We decided to stop first in Hyde Park, where Franklin and Eleanor Roosevelt lived. We walked the grounds of the Roosevelt estate, which now has a big parking lot and a massive modern visitors' center - Roosevelt wouldn't recognize his yard! We walked through the stables, where we heard Eleanor on tape telling stories about the family horses in her jowly, patrician way. And we walked around the outside of the house; these photos were taken on the front porch, of planters containing sago palms.
Everything in Hyde Park bears Roosevelt's image, even the drive-in movie theater (which was playing "Poseidon").

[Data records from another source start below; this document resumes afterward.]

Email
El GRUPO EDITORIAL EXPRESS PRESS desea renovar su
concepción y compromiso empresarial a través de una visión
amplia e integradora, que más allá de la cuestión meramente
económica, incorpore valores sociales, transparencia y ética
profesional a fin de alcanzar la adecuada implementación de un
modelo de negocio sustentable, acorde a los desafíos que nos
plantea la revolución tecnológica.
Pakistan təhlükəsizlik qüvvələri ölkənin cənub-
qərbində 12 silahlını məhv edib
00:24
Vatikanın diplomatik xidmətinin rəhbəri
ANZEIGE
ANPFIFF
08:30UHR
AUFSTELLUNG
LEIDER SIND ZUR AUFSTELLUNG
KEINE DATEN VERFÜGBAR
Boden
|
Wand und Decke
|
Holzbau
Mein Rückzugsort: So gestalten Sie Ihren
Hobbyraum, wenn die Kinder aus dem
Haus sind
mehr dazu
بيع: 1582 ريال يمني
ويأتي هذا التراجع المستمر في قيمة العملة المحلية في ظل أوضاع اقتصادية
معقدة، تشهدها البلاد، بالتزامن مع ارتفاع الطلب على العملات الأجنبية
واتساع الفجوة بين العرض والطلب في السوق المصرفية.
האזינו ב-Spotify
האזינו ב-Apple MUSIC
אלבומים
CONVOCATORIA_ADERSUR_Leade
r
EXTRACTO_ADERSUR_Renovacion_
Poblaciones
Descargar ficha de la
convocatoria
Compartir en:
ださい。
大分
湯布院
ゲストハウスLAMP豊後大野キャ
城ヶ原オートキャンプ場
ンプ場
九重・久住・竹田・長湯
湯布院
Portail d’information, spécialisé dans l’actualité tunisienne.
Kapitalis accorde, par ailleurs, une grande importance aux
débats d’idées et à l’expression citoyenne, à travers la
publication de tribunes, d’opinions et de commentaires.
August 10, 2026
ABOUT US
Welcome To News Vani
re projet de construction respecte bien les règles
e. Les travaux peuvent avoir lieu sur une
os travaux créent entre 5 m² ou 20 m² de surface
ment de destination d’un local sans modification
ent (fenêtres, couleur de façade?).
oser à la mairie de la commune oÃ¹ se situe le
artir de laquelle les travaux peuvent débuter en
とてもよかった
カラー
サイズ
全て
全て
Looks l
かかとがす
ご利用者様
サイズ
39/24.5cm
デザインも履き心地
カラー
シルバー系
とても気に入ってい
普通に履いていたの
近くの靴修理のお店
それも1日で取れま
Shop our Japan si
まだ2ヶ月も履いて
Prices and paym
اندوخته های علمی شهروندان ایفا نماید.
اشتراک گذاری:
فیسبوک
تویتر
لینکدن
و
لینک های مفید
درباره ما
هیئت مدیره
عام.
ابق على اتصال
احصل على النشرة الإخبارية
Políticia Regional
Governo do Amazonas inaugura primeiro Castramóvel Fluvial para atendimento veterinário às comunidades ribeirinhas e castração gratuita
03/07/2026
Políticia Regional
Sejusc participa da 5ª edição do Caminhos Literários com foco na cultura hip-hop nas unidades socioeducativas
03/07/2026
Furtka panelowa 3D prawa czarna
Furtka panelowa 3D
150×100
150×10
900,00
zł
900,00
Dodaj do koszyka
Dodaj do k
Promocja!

From there we drove north to Rhinebeck, where we prowled through some antique shops and got lunch at a virtually empty diner where groovy '70s music provided the atmosphere. We continued on to the hamlet of Red Hook, where we got our afternoon coffee, and then crossed the river to go to Woodstock.
Of course, I wanted to see the Woodstock concert site, and while I've always known it's not really in Woodstock, I'd thought it was close by. Well, it's not. It's in a different county, near Bethel. So I settled for the town, which turned out to be fun - it definitely capitalizes on its hippie associations, with shops like "Legends" selling Jimi Hendrix blankets and t-shirts for many of the Woodstock bands. (No Melanie, though - why is that?)
Woodstock also has a strong Buddhist presence, though it may be more Buddhist Chic than anything else. Lots of stores selling incense and little statues of The Enlightened One.
Finally, we hopped back in the car and headed home - only to be halted, once again, in Harriman. This time it was a traffic accident, and everything was at a standstill. We turned around and wound our way over to the Taconic State Parkway and came home that route, which put me at my door at about 10:30 p.m.
I do feel refreshed, getting out of the city. It's always nice to have a break. Thanks, Dan!